Vacuuming is one of the few markets where robots have proven that they can be consistently commercially successful. There's a good reason for this: vacuuming is a repetitive, time-intensive task that has to be performed over and over again in environments that are relatively constrained. Despite the success of several companies in the home robot vacuum space, we haven't seen many low cost platforms designed for commercial areas, but a startup called Avidbots is tackling this idea, and they've got operational prototypes.
The problem that these robots are really going to have to solve is the same problem that the Roomba struggles with: cleaning robots are not a substitute for a cleaning human. A Roomba (to use a recognizable example) is amaintenance tool, designed to keep your floors cleaner, longer. But, no matter how often you use your Roomba, you'll still need to occasionally bust out the upright vacuum yourself. It'll be far lass often than you would without a Roomba, but it'll still need to happen, because humans can visually identify dirt and manually maneuver cleaning equipment into places that robots can't reach.
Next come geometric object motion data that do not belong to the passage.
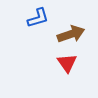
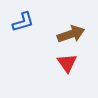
blue L-shape: moved 15 px left, 4 px down
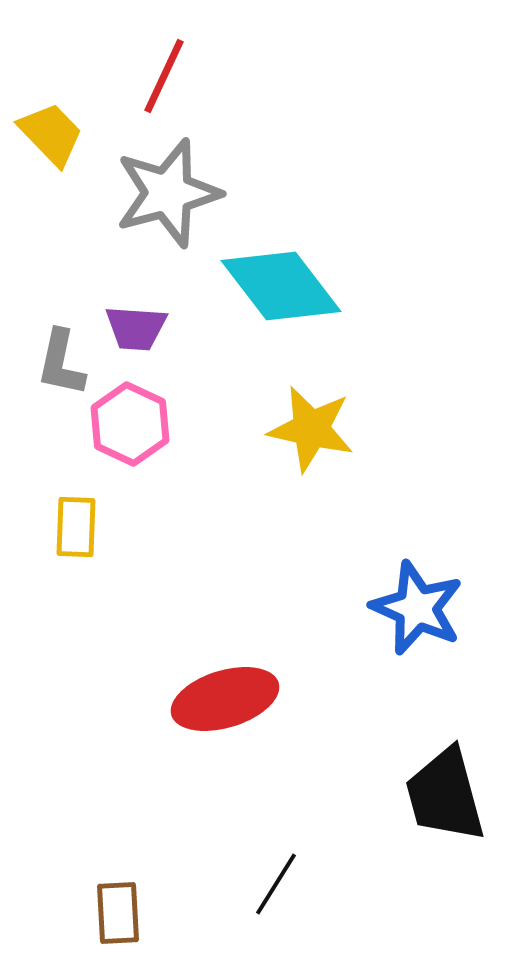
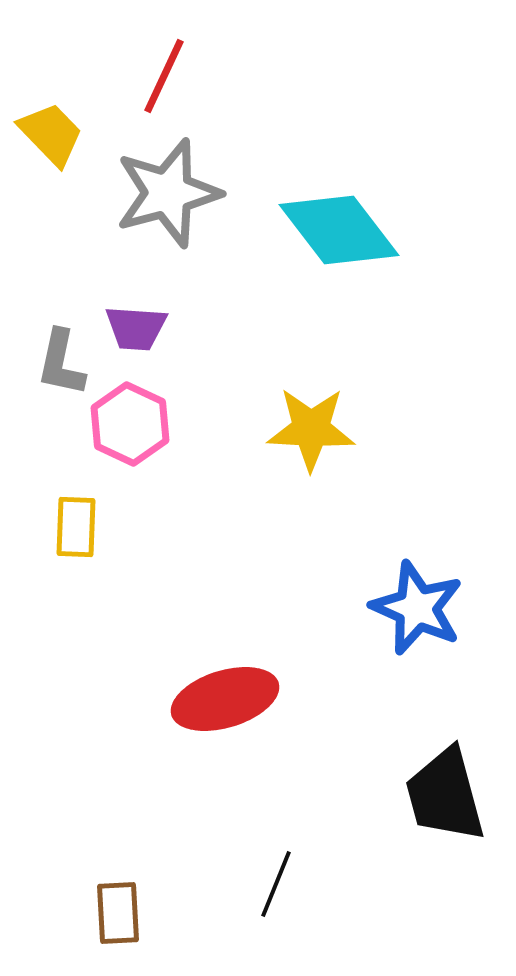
cyan diamond: moved 58 px right, 56 px up
yellow star: rotated 10 degrees counterclockwise
black line: rotated 10 degrees counterclockwise
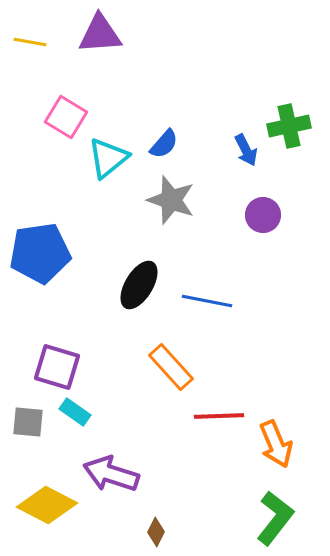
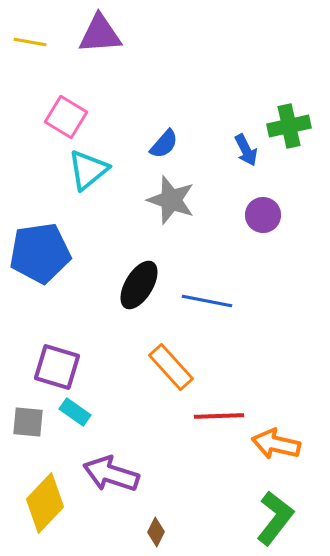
cyan triangle: moved 20 px left, 12 px down
orange arrow: rotated 126 degrees clockwise
yellow diamond: moved 2 px left, 2 px up; rotated 74 degrees counterclockwise
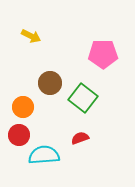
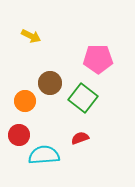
pink pentagon: moved 5 px left, 5 px down
orange circle: moved 2 px right, 6 px up
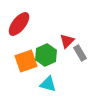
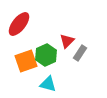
gray rectangle: rotated 63 degrees clockwise
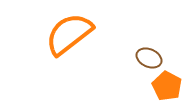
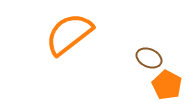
orange pentagon: moved 1 px up
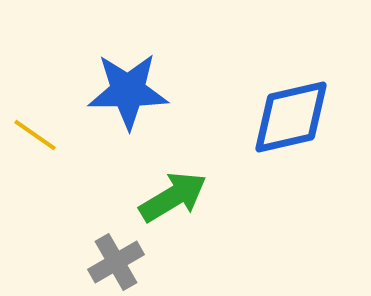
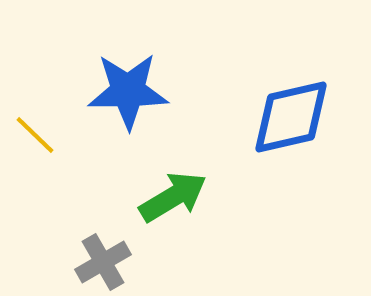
yellow line: rotated 9 degrees clockwise
gray cross: moved 13 px left
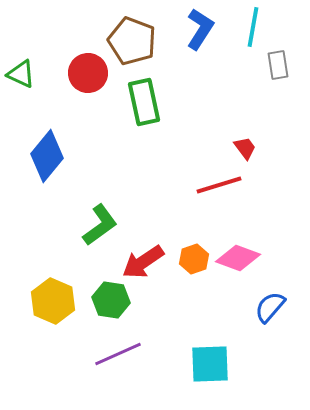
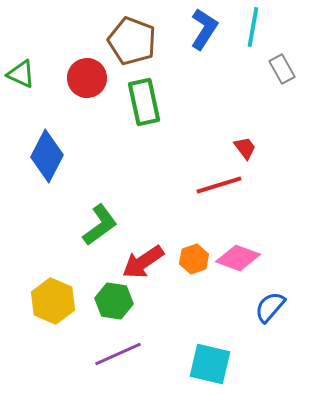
blue L-shape: moved 4 px right
gray rectangle: moved 4 px right, 4 px down; rotated 20 degrees counterclockwise
red circle: moved 1 px left, 5 px down
blue diamond: rotated 12 degrees counterclockwise
green hexagon: moved 3 px right, 1 px down
cyan square: rotated 15 degrees clockwise
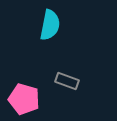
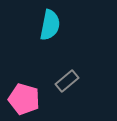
gray rectangle: rotated 60 degrees counterclockwise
In the case of the Avidbots, you can see in the demo that despite their care with edging, they still miss some areas in corners, close to walls, near complex obstacles, underneath objects that should be temporarily moved, and so forth. Over time, those areas are going to get super dirty, and you'll need to bring in a human to clean them. You'll also have to have humans around to maintain the robots, cleaning them out, replacing fluids, and charging them if they don't auto dock. You'll certainly spend way less human time and labor on cleaning (which is the point, of course), but we're not yet at the point where we can just leave robots completely on their own to perform tasks in human environments.